As teams have been furloughed and agencies try to service with fewer staff, fee servicing issues will linger. These need to be investigated to create clarity between the advertiser and its agencies as to who has been working for them, for how much and for how long.
Gaps here may lead to your business being overcharged, or worse, paying for staff that are not even present on your project.
Championing transparency across the board
While media is generally the larger part of a client’s marketing spend and quite rightly the focus, billions are spent on other marketing categories and clients have lots to gain by considering non-media agency partners for audit. After all, the culture of financial management at non-media agencies is very much the same as it is at media agencies where, sadly, transparency is something clients must fight for, rather than rightfully being provided.

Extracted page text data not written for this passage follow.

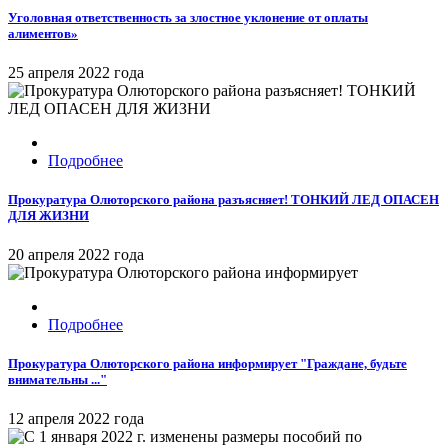
Уголовная ответственность за злостное уклонение от оплаты
алиментов»
25 апреля 2022 года
Подробнее
Прокуратура Олюторского района разъясняет! ТОНКИЙ ЛЕД ОПАСЕН
ДЛЯ ЖИЗНИ
20 апреля 2022 года
Подробнее
Прокуратура Олюторского района информирует "Граждане, будьте
внимательны ..."
12 апреля 2022 года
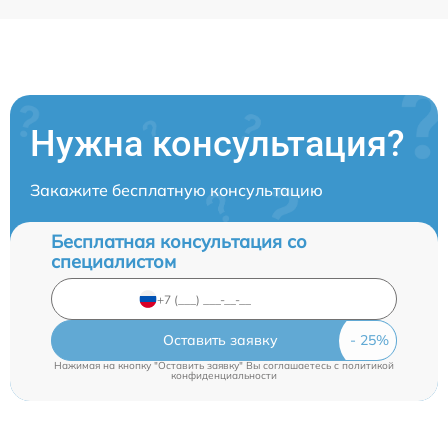
Нужна консультация?
Закажите бесплатную консультацию
Бесплатная консультация со
специалистом
Оставить заявку
Нажимая на кнопку "Оставить заявку" Вы соглашаетесь c
политикой
конфиденциальности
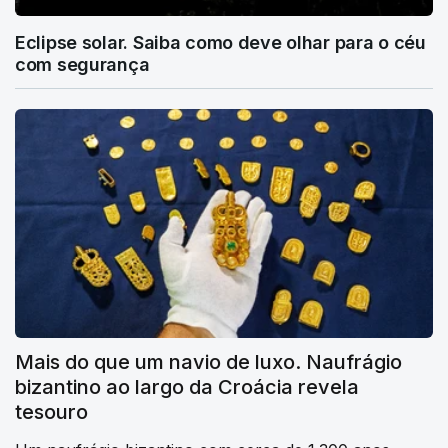
Eclipse solar. Saiba como deve olhar para o céu
com segurança
Mais do que um navio de luxo. Naufrágio
bizantino ao largo da Croácia revela
tesouro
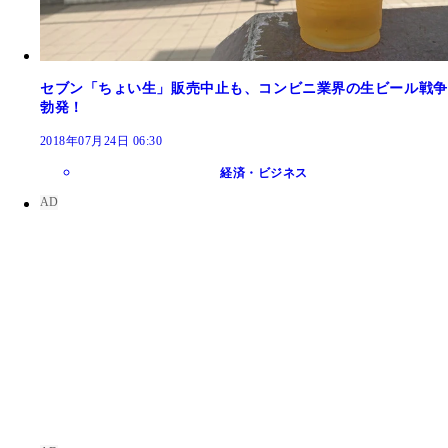
セブン「ちょい生」販売中止も、コンビニ業界の生ビール戦争
勃発！
2018年07月24日 06:30
経済・ビジネス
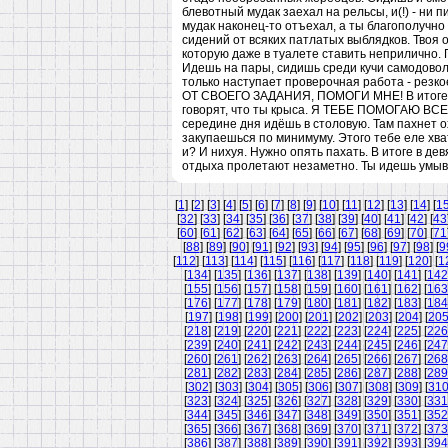
блевотный мудак заехал на рельсы, и(!) - ни п
мудак наконец-то отъехал, а ты благополучн
сидений от всяких патлатых выблядков. Твоя 
которую даже в туалете ставить неприлично. П
Идешь на пары, сидишь среди кучи самодоволь
только наступает проверочная работа - р
ОТ СВОЕГО ЗАДАНИЯ, ПОМОГИ МНЕ! В итоге по
говорят, что ты крыса. Я ТЕБЕ ПОМОГАЮ ВС
середине дня идёшь в столовую. Там пахнет ох
закупаешься по минимуму. Этого тебе еле хва
и? И нихуя. Нужно опять пахать. В итоге в дев
отдыха пролетают незаметно. Ты идешь умыват
[
1
] [
2
] [
3
] [
4
] [
5
] [
6
] [
7
] [
8
] [
9
] [
10
] [
11
] [
12
] [
13
] [
14
] [
1
[
32
] [
33
] [
34
] [
35
] [
36
] [
37
] [
38
] [
39
] [
40
] [
41
] [
42
] [
43
[
60
] [
61
] [
62
] [
63
] [
64
] [
65
] [
66
] [
67
] [
68
] [
69
] [
70
] [
71
[
88
] [
89
] [
90
] [
91
] [
92
] [
93
] [
94
] [
95
] [
96
] [
97
] [
98
] [
9
[
112
] [
113
] [
114
] [
115
] [
116
] [
117
] [
118
] [
119
] [
120
] [
1
[
134
] [
135
] [
136
] [
137
] [
138
] [
139
] [
140
] [
141
] [
142
[
155
] [
156
] [
157
] [
158
] [
159
] [
160
] [
161
] [
162
] [
163
[
176
] [
177
] [
178
] [
179
] [
180
] [
181
] [
182
] [
183
] [
184
[
197
] [
198
] [
199
] [
200
] [
201
] [
202
] [
203
] [
204
] [
20
[
218
] [
219
] [
220
] [
221
] [
222
] [
223
] [
224
] [
225
] [
226
[
239
] [
240
] [
241
] [
242
] [
243
] [
244
] [
245
] [
246
] [
247
[
260
] [
261
] [
262
] [
263
] [
264
] [
265
] [
266
] [
267
] [
268
[
281
] [
282
] [
283
] [
284
] [
285
] [
286
] [
287
] [
288
] [
289
[
302
] [
303
] [
304
] [
305
] [
306
] [
307
] [
308
] [
309
] [
31
[
323
] [
324
] [
325
] [
326
] [
327
] [
328
] [
329
] [
330
] [
331
[
344
] [
345
] [
346
] [
347
] [
348
] [
349
] [
350
] [
351
] [
352
[
365
] [
366
] [
367
] [
368
] [
369
] [
370
] [
371
] [
372
] [
373
[
386
] [
387
] [
388
] [
389
] [
390
] [
391
] [
392
] [
393
] [
394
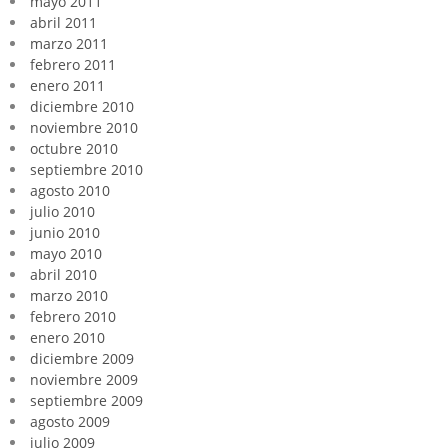
mayo 2011
abril 2011
marzo 2011
febrero 2011
enero 2011
diciembre 2010
noviembre 2010
octubre 2010
septiembre 2010
agosto 2010
julio 2010
junio 2010
mayo 2010
abril 2010
marzo 2010
febrero 2010
enero 2010
diciembre 2009
noviembre 2009
septiembre 2009
agosto 2009
julio 2009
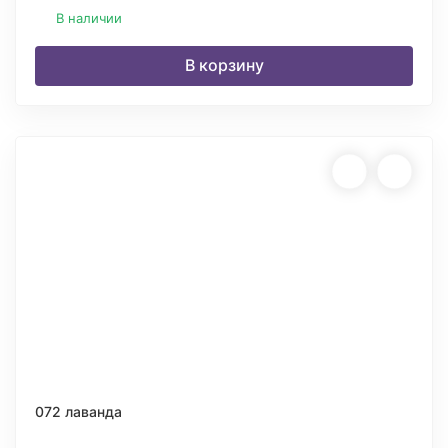
В наличии
В корзину
072 лаванда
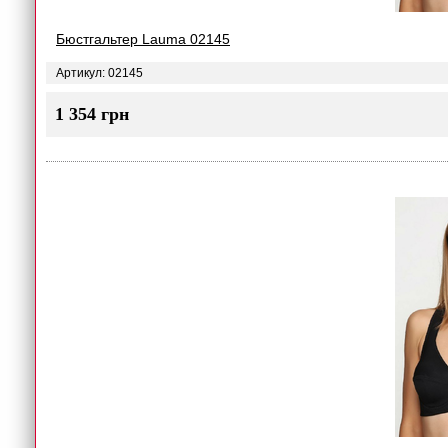
Бюстгальтер Lauma 02145
Артикул: 02145
1 354 грн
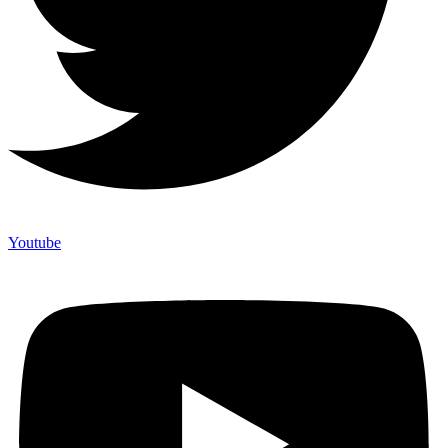
Youtube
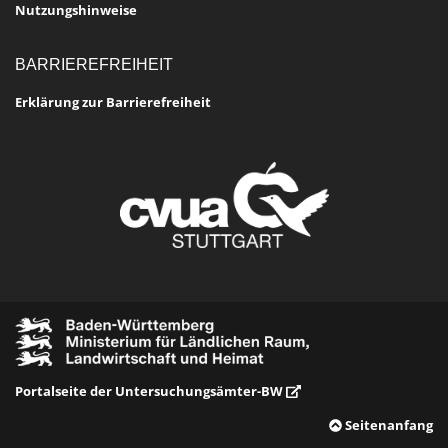
Nutzungshinweise
BARRIEREFREIHEIT
Erklärung zur Barrierefreiheit
Portalseite der Untersuchungsämter-BW
Seitenanfang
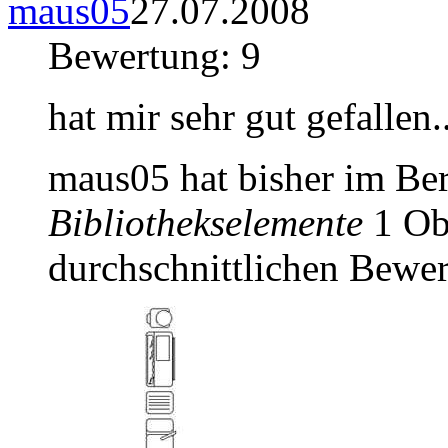
maus05
27.07.2008
Bewertung: 9
hat mir sehr gut gefallen.
maus05 hat bisher im Be
Bibliothekselemente
1 Obj
durchschnittlichen Bewer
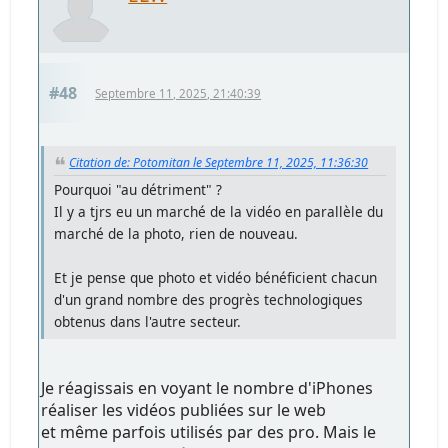
#48
Septembre 11, 2025, 21:40:39
Citation de: Potomitan le Septembre 11, 2025, 11:36:30
Pourquoi "au détriment" ?
Il y a tjrs eu un marché de la vidéo en parallèle du
marché de la photo, rien de nouveau.
Et je pense que photo et vidéo bénéficient chacun
d'un grand nombre des progrès technologiques
obtenus dans l'autre secteur.
Je réagissais en voyant le nombre d'iPhones
réaliser les vidéos publiées sur le web
et même parfois utilisés par des pro. Mais le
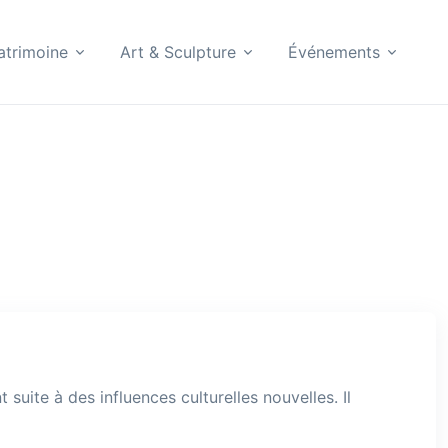
atrimoine
Art & Sculpture
Événements
uite à des influences culturelles nouvelles. Il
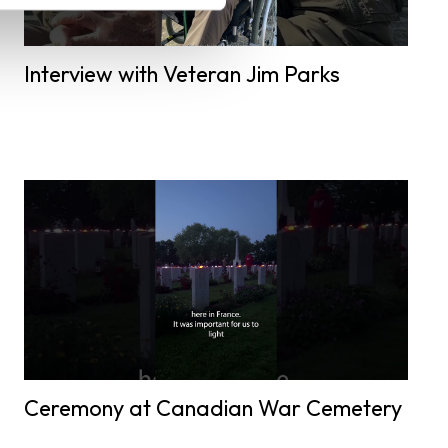
Interview with Veteran Jim Parks
Ceremony at Canadian War Cemetery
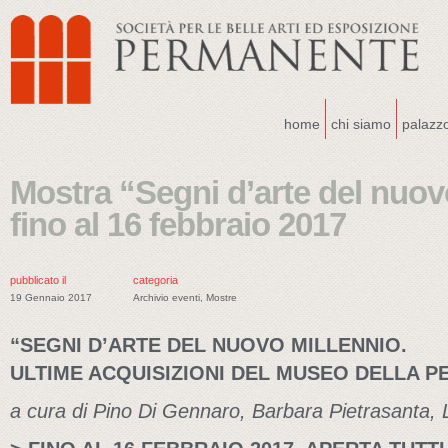
home
chi siamo
palazz
Mostra “Segni d’arte del nuovo
fino al 16 febbraio 2017
pubblicato il
categoria
19 Gennaio 2017
Archivio eventi
,
Mostre
“SEGNI D’ARTE DEL NUOVO MILLENNIO.
ULTIME ACQUISIZIONI DEL MUSEO DELLA 
a cura di Pino Di Gennaro, Barbara Pietrasanta,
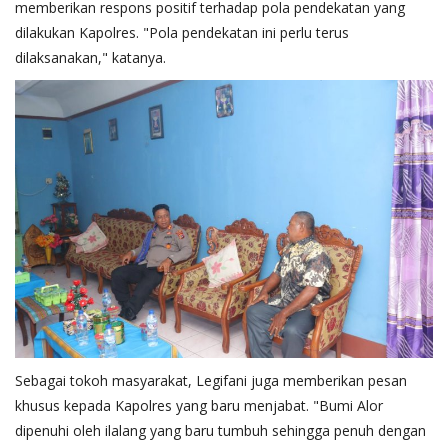
memberikan respons positif terhadap pola pendekatan yang
dilakukan Kapolres. "Pola pendekatan ini perlu terus
dilaksanakan," katanya.
Sebagai tokoh masyarakat, Legifani juga memberikan pesan
khusus kepada Kapolres yang baru menjabat. "Bumi Alor
dipenuhi oleh ilalang yang baru tumbuh sehingga penuh dengan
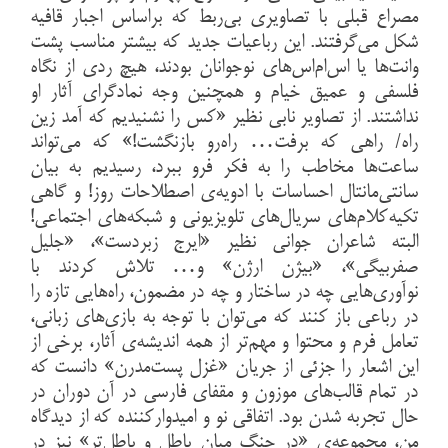
مصراع قبلی با تصاویری بی‌ربط که براساس اجبار قافیه
شکل می‌گرفتند. این رباعیات جدید که بیشتر مناسب پشت
وانت‌ها یا اس‌ام‌اس‌های نوجوانان بودند، هیچ ردی از نگاه
فلسفی و عمیق خیام و همچنین وجه نمادگرای آثار او
نداشتند. از تصاویر نابی نظیر «کس را نشنیدیم که آمد زین
راه/ راهی که برفت… راه‌رو بازنگشت!» که می‌تواند
ساعت‌ها مخاطب را به فکر فرو ببرد، رسیدیم به بیان
سانتی‌مانتال احساسات با ادویه‌ی اصطلاحات روز! و گاهی
تکیه‌کلام‌های سریال‌های تلویزیونی و شبکه‌های اجتماعی!
البته شاعران جوانی نظیر «ایرج زبردست»، «جلیل
صفربیگی»، «بیژن ارژن» و… تلاش کردند با
نوآوری‌هایی چه در ساختار و چه در مضمون، راه‌هایی تازه را
در رباعی باز کنند که می‌توان با توجه به بازی‌های زبانی،
تعامل فرم و محتوا و مهم‌تر از همه اندیشه‌ی آثار، برخی از
این اشعار را جزئی از جریان «غزل پست‌مدرن» دانست که
در تمام قالب‌های موزون و مقفای فارسی در آن دوران در
حال تجربه شدن بود. اتفاقی نو و امیدوارکننده که از دیدگاه
من، مجموعه‌ی «در جنگ میان باطل و باطل‌تر» نیز در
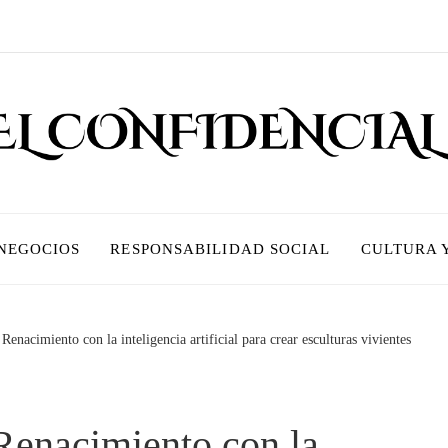
 NEGOCIOS
RESPONSABILIDAD SOCIAL
CULTURA 
Renacimiento con la inteligencia artificial para crear esculturas vivientes
 Renacimiento con la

We are seeing increasing opaqueness within the non-media supply chain, and advertisers are auditing their creative, production and BTL [below the line] agencies like never before.
This is an important issue and the industry needs to actively champion transparency in order to ensure agencies are properly remunerated for the work they do too.
Agency interests and efforts must be reflected fairly. This is not about targeting agencies or putting unnecessary strain on working relationships with them. Rather, it is about bringing a neutral third party to proceedings to ensure business is done correctly.
Avoid nasty surprises
In fact, regular auditing maintains and strengthens the relationship with agencies as it prevents lack of trust or any surprises that might lead to the partnership being terminated.
For those interested, very little work has to be done by businesses to begin the auditing process. Aside from choosing your audit partner, supplying them with the agency contract and advising the agency of the audit, you do not need to do anything further until the audit is completed and the results are being presented.
Doing so can bring much needed clarity to a complicated process, ensure marketing spend is used effectively, and foster a healthy, long-standing relationship between both parties.